The city proposed that both wages and longevity be frozen for the duration of the contract and proposed to eliminate longevity for all employees hired after Jan. 1, 2010. The union proposed a 2 percent increase in July 2011 and a 4 percent increase after 2012 with no change to longevity.
Ruben recommended a general wage increase of 1 percent and 1.5 percent, for 2011 and 2012, respectively. He also recommended longevity payments be delayed for employees hired after July 1, 2011, until the completion of their third year of employment.
Afterwards, longevity pay would be paid on the current schedule of 1 percent of salary per year up to 20 years.

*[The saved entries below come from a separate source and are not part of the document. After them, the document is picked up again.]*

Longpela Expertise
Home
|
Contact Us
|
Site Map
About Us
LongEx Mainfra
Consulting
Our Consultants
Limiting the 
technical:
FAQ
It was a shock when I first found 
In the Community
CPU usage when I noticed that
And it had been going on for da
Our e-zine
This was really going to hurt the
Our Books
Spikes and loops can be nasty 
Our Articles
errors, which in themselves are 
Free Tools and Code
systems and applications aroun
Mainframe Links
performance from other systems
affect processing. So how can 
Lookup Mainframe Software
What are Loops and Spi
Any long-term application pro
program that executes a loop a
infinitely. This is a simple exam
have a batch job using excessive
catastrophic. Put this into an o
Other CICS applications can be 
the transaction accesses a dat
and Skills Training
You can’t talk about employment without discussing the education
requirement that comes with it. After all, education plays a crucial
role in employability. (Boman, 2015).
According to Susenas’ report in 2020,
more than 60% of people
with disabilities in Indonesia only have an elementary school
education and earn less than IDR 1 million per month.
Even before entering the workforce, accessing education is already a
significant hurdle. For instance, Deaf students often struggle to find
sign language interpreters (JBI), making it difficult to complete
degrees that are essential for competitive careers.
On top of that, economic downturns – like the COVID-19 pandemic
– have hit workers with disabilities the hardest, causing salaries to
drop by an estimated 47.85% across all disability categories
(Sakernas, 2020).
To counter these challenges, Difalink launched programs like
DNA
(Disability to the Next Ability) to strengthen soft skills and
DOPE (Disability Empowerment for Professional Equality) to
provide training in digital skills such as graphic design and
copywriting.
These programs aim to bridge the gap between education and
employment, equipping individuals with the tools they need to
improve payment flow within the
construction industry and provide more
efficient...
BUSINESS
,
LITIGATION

The city also proposed changing paid time firefighters accumulate each year in vacation, sick and holiday time. Mayor Bill Grace said Elyria firefighters accumulate 864 hours a year, more than any other firefighter in comparable cities and significantly more than other 40-hour employees in the city.
“We are arguing these hours of holiday, vacation and sick time should be on par with the rest of our employees not taking into account other peer communities,” Grace said. “We want parity among our 40-hour-a-week employees. The wages weren’t that far off to comparables. It’s the time off. Cuyahoga Falls is the closest with 816 hours.”

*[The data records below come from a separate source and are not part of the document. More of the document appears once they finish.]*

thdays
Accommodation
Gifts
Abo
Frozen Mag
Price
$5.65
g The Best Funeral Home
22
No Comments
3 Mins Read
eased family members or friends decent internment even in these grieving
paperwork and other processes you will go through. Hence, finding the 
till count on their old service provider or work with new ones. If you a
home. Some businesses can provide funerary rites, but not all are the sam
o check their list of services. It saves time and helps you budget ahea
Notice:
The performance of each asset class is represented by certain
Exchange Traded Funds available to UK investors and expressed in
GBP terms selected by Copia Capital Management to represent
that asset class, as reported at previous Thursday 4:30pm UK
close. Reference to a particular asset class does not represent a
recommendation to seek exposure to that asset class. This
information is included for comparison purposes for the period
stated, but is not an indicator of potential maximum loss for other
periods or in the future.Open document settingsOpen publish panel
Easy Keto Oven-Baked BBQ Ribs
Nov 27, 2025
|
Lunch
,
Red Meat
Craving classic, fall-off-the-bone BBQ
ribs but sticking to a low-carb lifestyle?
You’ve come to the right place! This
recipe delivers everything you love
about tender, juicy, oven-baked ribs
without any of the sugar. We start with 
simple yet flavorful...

However, such a comparison cannot be made to 40-hour employees because Elyria firefighters work 24-hour shifts and 50-hour work weeks, said Dean Marks, union president. That is the reason why contract negotiations look at fire departments in other cities when making comparisons. Even then, the comparables have to be of cities with like size departments and responsibilities, Marks said.

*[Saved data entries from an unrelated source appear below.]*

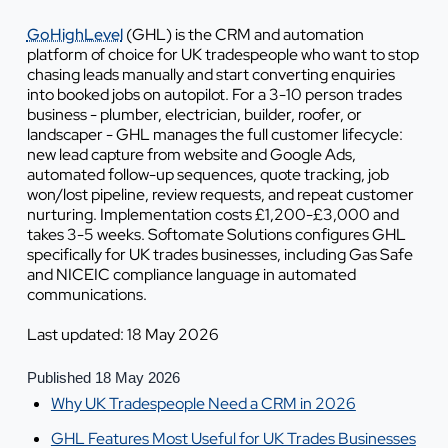
GoHighLevel
(GHL) is the CRM and automation
platform of choice for UK tradespeople who want to stop
chasing leads manually and start converting enquiries
into booked jobs on autopilot. For a 3-10 person trades
business - plumber, electrician, builder, roofer, or
landscaper - GHL manages the full customer lifecycle:
new lead capture from website and Google Ads,
automated follow-up sequences, quote tracking, job
won/lost pipeline, review requests, and repeat customer
nurturing. Implementation costs £1,200-£3,000 and
takes 3-5 weeks. Softomate Solutions configures GHL
specifically for UK trades businesses, including Gas Safe
and NICEIC compliance language in automated
communications.
Last updated: 18 May 2026
Published 18 May 2026
Why UK Tradespeople Need a CRM in 2026
GHL Features Most Useful for UK Trades Businesses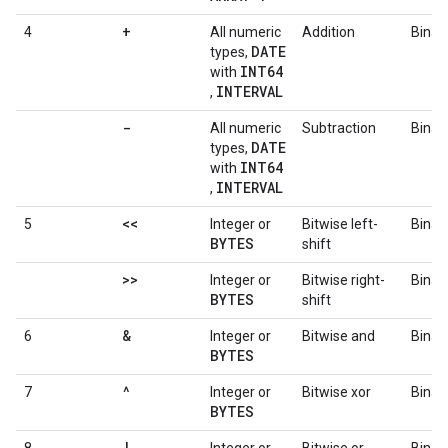
+
4
All numeric
Addition
Binar
DATE
types,
INT64
with
INTERVAL
,
-
All numeric
Subtraction
Binar
DATE
types,
INT64
with
INTERVAL
,
<<
5
Integer or
Bitwise left-
Binar
BYTES
shift
>>
Integer or
Bitwise right-
Binar
BYTES
shift
&
6
Integer or
Bitwise and
Binar
BYTES
^
7
Integer or
Bitwise xor
Binar
BYTES
|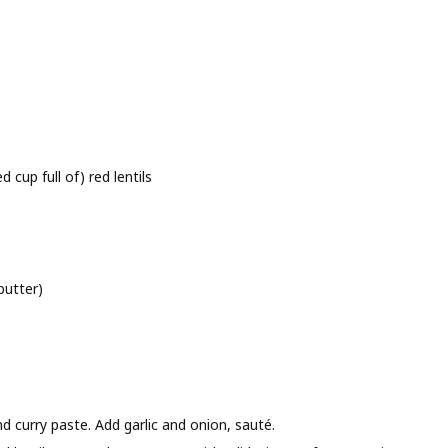
cup full of) red lentils
butter)
d curry paste. Add garlic and onion, sauté.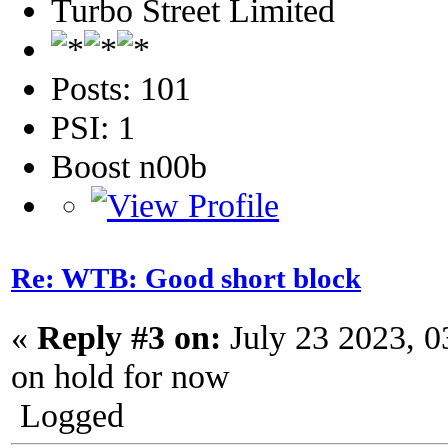
Turbo Street Limited
Posts: 101
PSI: 1
Boost n00b
Re: WTB: Good short block
«
Reply #3 on:
July 23 2023, 0
on hold for now
Logged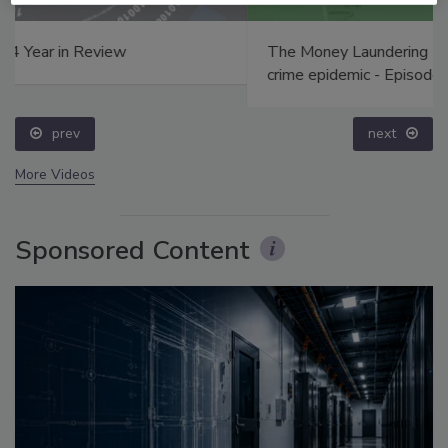
The Money Laundering Machine: Inside the global
crime epidemic - Episode 24
prev
next
More Videos
Sponsored Content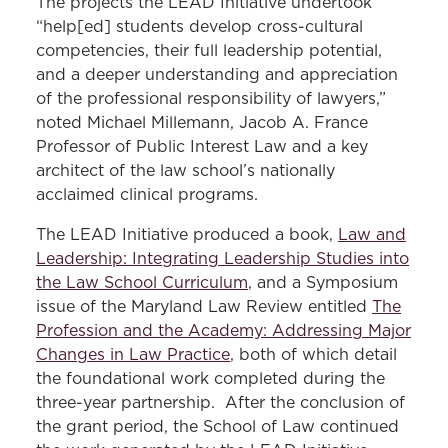
The projects the LEAD Initiative undertook
“help[ed] students develop cross-cultural
competencies, their full leadership potential,
and a deeper understanding and appreciation
of the professional responsibility of lawyers,”
noted Michael Millemann, Jacob A. France
Professor of Public Interest Law and a key
architect of the law school’s nationally
acclaimed clinical programs.
The LEAD Initiative produced a book,
Law and
Leadership: Integrating Leadership Studies into
the Law School Curriculum
, and a Symposium
issue of the Maryland Law Review entitled
The
Profession and the Academy: Addressing Major
Changes in Law Practice
, both of which detail
the foundational work completed during the
three-year partnership. After the conclusion of
the grant period, the School of Law continued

“We have been doing this for two years, talking to lawyers, mediators and a fact finder for two years. We thought this was a good deal,” Marks said. “We have essentially taken zero percent raises for two years and now we will spend more tax dollars on lawyers to negotiate this contract further.”
While the fact-finding report centered on wages and time off, the fire union also sought to bring safety issues into their new contract by recommending the city maintain a water rescue/recovery team and add a minimum staffing requirement to the contract. However, the report rejected both proposals.
“We know it’s management’s right to make certain decisions, but safety has always been our priority,” Marks said. “Right now, the team is up and active, but a lot of the reasons why it is up and running is because a lot of guys have done it on their own time to make sure they keep up with certifications.”
Bullocks said rejecting the report was not just about wages. In about a year, the $3.7 million federal grant the city received to pay the salary of 23 firefighters for two years expires and unless Council can adjust the budget accordingly, most will have to be laid off after June 2012.
“We really want to keep them, but we want to do that without increasing our budget to levels we cannot afford,” Bullocks said. “I would rather see those guys who have been here with the SAFER grant stay then to pay for an increased number of vacation days and time off.”
Prior to receiving the staffing grant, the Elyria Fire Department had 52 firefighters. With the SAFER grant, the Fire Department is holding steady at 75.